_Assignment_
Only some lines are wanted. Transcribe, exactly, the lines below from the line with "Erlebnis auf unserer Webseite zu bieten." up to and including the line with "니다. LG 스타일러 블랙 에디션(S5MB)을 처음 사용하면서 얼마나 사용".

Data provided Start Marker

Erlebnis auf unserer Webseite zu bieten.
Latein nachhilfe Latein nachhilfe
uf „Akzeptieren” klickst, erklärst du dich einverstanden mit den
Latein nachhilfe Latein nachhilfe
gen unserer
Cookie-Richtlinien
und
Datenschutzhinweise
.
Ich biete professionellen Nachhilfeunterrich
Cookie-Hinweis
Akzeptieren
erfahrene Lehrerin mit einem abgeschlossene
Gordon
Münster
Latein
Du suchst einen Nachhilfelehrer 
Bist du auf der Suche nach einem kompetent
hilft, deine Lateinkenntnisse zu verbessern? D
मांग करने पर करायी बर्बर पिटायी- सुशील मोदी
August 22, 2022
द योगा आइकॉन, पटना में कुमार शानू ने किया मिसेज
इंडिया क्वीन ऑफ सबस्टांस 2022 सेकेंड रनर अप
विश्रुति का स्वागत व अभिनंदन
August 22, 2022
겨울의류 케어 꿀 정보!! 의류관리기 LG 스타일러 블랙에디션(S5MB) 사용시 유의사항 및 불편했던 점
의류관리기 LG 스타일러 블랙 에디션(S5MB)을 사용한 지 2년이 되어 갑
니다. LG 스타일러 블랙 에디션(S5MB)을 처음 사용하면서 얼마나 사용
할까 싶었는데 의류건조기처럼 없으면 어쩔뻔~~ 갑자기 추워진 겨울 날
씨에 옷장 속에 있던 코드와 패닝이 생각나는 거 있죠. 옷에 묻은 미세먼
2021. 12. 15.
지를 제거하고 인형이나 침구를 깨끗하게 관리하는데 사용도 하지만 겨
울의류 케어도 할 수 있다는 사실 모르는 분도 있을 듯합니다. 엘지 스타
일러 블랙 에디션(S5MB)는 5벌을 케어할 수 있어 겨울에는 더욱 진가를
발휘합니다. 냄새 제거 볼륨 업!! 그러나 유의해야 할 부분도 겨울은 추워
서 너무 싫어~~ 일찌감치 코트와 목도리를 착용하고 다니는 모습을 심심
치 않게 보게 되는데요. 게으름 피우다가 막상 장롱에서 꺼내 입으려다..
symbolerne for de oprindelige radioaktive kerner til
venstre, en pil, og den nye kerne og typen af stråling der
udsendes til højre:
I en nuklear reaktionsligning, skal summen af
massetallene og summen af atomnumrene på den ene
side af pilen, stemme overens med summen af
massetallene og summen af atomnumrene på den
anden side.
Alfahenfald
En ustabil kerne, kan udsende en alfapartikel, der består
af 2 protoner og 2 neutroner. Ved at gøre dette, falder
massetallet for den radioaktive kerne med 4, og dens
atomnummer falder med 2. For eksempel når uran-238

Data provided End Marker
Data provided Start Marker

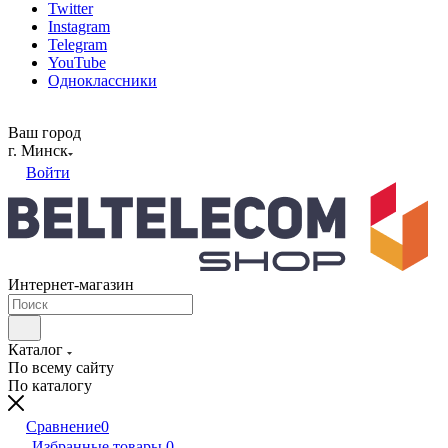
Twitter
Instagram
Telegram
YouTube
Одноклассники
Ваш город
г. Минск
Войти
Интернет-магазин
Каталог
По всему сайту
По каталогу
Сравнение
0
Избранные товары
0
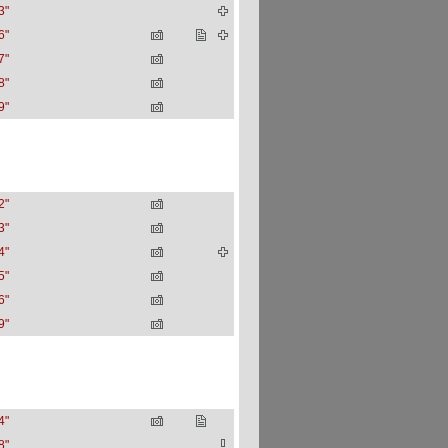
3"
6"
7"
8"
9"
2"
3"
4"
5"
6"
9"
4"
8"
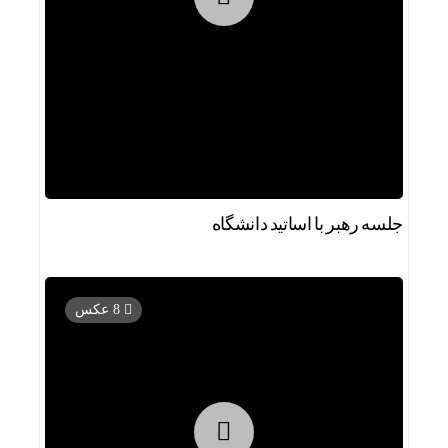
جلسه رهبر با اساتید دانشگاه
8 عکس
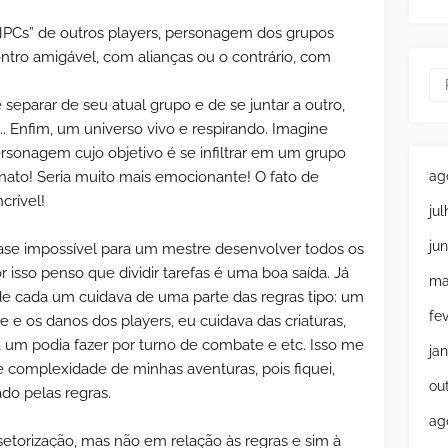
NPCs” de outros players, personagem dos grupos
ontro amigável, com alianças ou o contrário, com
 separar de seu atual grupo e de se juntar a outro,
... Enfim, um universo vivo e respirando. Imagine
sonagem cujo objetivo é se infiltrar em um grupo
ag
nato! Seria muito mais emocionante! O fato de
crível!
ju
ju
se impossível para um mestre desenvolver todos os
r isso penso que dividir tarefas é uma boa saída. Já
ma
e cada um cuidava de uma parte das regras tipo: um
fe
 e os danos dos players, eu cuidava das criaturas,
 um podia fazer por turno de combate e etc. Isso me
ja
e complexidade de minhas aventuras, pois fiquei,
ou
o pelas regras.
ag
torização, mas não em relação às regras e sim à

Data provided End Marker

_The completed task_
Erlebnis auf unserer Webseite zu bieten.
Latein nachhilfe Latein nachhilfe
uf „Akzeptieren” klickst, erklärst du dich einverstanden mit den
Latein nachhilfe Latein nachhilfe
gen unserer
Cookie-Richtlinien
und
Datenschutzhinweise
.
Ich biete professionellen Nachhilfeunterrich
Cookie-Hinweis
Akzeptieren
erfahrene Lehrerin mit einem abgeschlossene
Gordon
Münster
Latein
Du suchst einen Nachhilfelehrer 
Bist du auf der Suche nach einem kompetent
hilft, deine Lateinkenntnisse zu verbessern? D
मांग करने पर करायी बर्बर पिटायी- सुशील मोदी
August 22, 2022
द योगा आइकॉन, पटना में कुमार शानू ने किया मिसेज
इंडिया क्वीन ऑफ सबस्टांस 2022 सेकेंड रनर अप
विश्रुति का स्वागत व अभिनंदन
August 22, 2022
겨울의류 케어 꿀 정보!! 의류관리기 LG 스타일러 블랙에디션(S5MB) 사용시 유의사항 및 불편했던 점
의류관리기 LG 스타일러 블랙 에디션(S5MB)을 사용한 지 2년이 되어 갑
니다. LG 스타일러 블랙 에디션(S5MB)을 처음 사용하면서 얼마나 사용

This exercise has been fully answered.